In the final days of March, the service terms of the companies of the regiment began to expire. A majority of the companies refused to continue serving under Coltart. Bragg wrote to Coltart that he regretted having to part with the 7th Alabama but hoped to see them in service again. Addressing the unit, Coltart blamed officers who argued that their men would not re-enlist under Coltart's command. Coltart claimed that "the truth is it is yourselves that want office and are afraid that you will not get it." Attempts were made to get the regiment to re-enlist as a unit, with Wood offering a fifty dollar bounty and thirty days of leave to those who would re-enlist for two years. He also promised them that they would be armed with Enfield rifles. Despite these incentives, there was little support for re-enlisting as a unit among the men and they were accordingly mustered out, handing over their muskets to other units. The regiment was fully disbanded by the first week of April 1862, just before the Battle of Shiloh.
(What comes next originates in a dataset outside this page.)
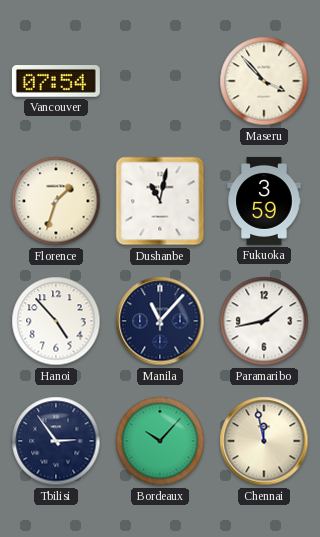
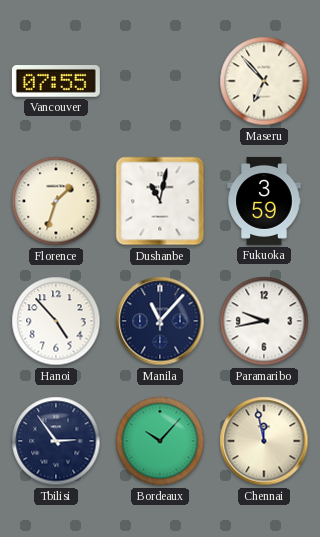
Vancouver: 07:54 -> 07:55
Maseru: 3:53 -> 6:53
Paramaribo: 1:43 -> 9:43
Most of its men promptly re-enlisted in other units, including some from Company B in Company K of the 48th Alabama in May 1862 and some from Company E in Company H of the 39th Alabama and Company B of the 4th Alabama Battalion. Wood commanded a brigade and Coltart the newly organized 26th Alabama at the Battle of Shiloh. The two mounted companies formed part of Thomas F. Jenkins' cavalry battalion at Shiloh.